This software was written by Nico Goernitz, Bettina Mieth, Marina Vidovic, Alex Gutteridge.

News

(3.4.17) Added Travis-CI
(3.4.17) Added string label support
Simple example available
Website is up and running
Wiki with detailed information (e.g. command line arguments)
Please report Bugs or other inconveniences
scRNA can now be conveniently installed using the pip install git+https://github.com/nicococo/scRNA.git command (see Installation for further information)
Command line script available

Getting started

Installation

We assume that Python >2.7 is installed and the pip command is callable from the command line. If starting from scratch, we recommend installing the Anaconda open data science platform (w/ Python 2.7) which comes with a bunch of most useful packages for scientific computing.

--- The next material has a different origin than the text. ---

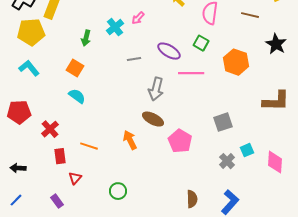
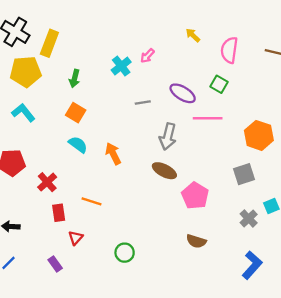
green arrow: (86, 38) -> (75, 79), moved
orange hexagon: (236, 62) -> (259, 135), moved
orange arrow: (130, 140) -> (113, 154), moved
brown semicircle: (192, 199) -> (196, 241), moved, turned 108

The scRNA software package can be installed using the pip install git+https://github.com/nicococo/scRNA.git command. After successful completion, three command line arguments will be available for MacOS and Linux only:

scRNA-generate-data.sh
scRNA-source.sh
scRNA-target.sh

Example

Step 1: Installation with pip install git+https://github.com/nicococo/scRNA.git

Step 2: Check the scripts

Step 3: Create directory /foo. Go to directory /foo. Generate some artificial data by simply calling the scRNA-generate-data.sh (using only default parameters).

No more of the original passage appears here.